### WHAT THE TASK ASKS
Once you have checked each line below, report only the number of lines that contain the word "размещения".

Saved entries
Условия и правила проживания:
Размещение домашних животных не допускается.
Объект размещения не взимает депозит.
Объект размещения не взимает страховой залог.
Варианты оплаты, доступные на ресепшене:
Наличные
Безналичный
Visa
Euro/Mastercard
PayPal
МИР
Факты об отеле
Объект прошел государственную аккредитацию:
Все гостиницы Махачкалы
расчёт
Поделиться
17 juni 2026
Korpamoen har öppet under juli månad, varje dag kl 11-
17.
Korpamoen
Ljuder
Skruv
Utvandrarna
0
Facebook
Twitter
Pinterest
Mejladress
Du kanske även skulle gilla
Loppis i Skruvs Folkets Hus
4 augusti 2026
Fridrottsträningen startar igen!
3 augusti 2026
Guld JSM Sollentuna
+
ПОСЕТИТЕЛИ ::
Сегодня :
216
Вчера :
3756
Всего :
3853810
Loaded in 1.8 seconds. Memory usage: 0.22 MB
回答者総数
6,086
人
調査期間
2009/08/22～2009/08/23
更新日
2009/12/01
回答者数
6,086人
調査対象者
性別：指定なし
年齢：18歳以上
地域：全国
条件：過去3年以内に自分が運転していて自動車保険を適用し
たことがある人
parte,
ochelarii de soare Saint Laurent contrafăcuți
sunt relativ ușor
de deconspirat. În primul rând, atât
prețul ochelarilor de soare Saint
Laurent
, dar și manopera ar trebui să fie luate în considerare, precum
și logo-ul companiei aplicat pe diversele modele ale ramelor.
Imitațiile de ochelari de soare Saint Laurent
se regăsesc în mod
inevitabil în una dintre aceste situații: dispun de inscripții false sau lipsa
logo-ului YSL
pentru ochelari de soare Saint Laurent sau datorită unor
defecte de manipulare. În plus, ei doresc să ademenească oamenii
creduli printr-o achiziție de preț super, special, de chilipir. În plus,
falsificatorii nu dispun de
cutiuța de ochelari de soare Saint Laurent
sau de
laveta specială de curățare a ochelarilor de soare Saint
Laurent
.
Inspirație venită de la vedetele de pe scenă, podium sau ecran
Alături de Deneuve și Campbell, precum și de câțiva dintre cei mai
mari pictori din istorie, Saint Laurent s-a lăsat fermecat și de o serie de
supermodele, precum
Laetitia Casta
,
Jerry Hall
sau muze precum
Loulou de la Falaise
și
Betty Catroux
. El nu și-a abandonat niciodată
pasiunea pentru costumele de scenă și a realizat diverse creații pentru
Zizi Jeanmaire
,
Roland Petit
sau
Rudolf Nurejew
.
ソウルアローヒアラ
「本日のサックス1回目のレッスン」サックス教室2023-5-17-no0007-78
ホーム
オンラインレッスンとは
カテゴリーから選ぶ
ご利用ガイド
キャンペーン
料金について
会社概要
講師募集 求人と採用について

### REPLY
2